電解質異常の攻略――ナトリウムとカリウムを制する
連載:国試サポートゼミ(第2回)
電解質異常は国試の頻出テーマ。特にナトリウムとカリウムは症状と関連づけて問われます。正常値・異常時の症状・注意点を整理して得点源にしましょう。
電解質は体のバランスを保つ要
電解質は、体液中でイオンとして存在し、神経や筋肉の働き、体液量の調整などに関わります。バランスが崩れると全身にさまざまな症状が現れるため、国家試験でも頻出のテーマです。中でもナトリウムとカリウムは特に重要で、正常値と異常時の症状をセットで押さえることが得点への近道です。
ナトリウム(Na)
ナトリウムは体液量や浸透圧の調整に関わる主要な電解質で、基準値はおおむね135〜145mEq/Lです。

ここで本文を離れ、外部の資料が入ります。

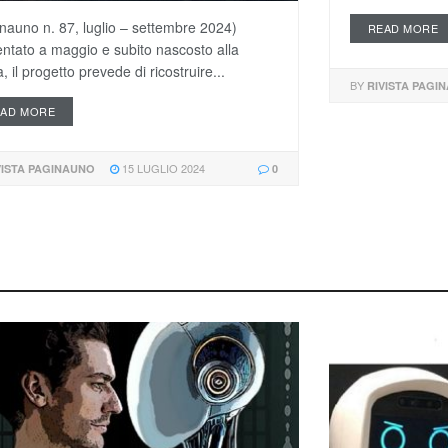
nauno n. 87, luglio – settembre 2024)
READ MORE
ntato a maggio e subito nascosto alla
, il progetto prevede di ricostruire...
BY
RIVISTA PAGI
EAD MORE
15 LUGLIO 2024
VISTA PAGINAUNO
0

- 高ナトリウム血症:主に体内の水分不足で起こり、口渇や意識障害などが現れる
- 低ナトリウム血症:水分過剰や過度なナトリウム喪失で起こり、倦怠感、頭痛、進行すると けいれんや意識障害を招く
ナトリウム異常は「水とのバランス」で考えると理解しやすくなります。
カリウム(K)
カリウムは主に細胞内に存在し、心臓や筋肉の働きに深く関わります。基準値はおおむね3.5〜5.0mEq/Lで、少しの異常でも重篤な影響を及ぼす点が要注意です。
- 高カリウム血症:不整脈や心停止を引き起こす危険があり、心電図でテント状T波がみられる。腎機能低下時に起こりやすい
- 低カリウム血症:筋力低下、脱力、不整脈などが現れる。嘔吐・下痢や利尿薬の使用が原因になる
カリウムは「心臓に直結する」というイメージで覚えると、危険性が印象に残ります。
与薬での注意点
カリウム製剤に関する安全管理は、国試でも臨床でも重要です。
- カリウム製剤の急速な静脈内投与は、致死的な不整脈を招くため禁忌
- 必ず希釈し、決められた速度で投与する
この「原液のワンショット静注はしない」という点は、確実に押さえておきたい知識です。
学習のポイント
電解質異常は、原因・症状・検査値・対応を一つのセットで整理すると覚えやすくなります。
- 正常値を数値で押さえる
- 高い場合と低い場合の症状を対比して覚える
- 心臓や神経・筋への影響を意識する
ナトリウムとカリウムを軸に、カルシウムなど他の電解質へ広げていくと、体系的な理解につながります。基準値と症状の結びつきを固めることが、確実な得点に直結します。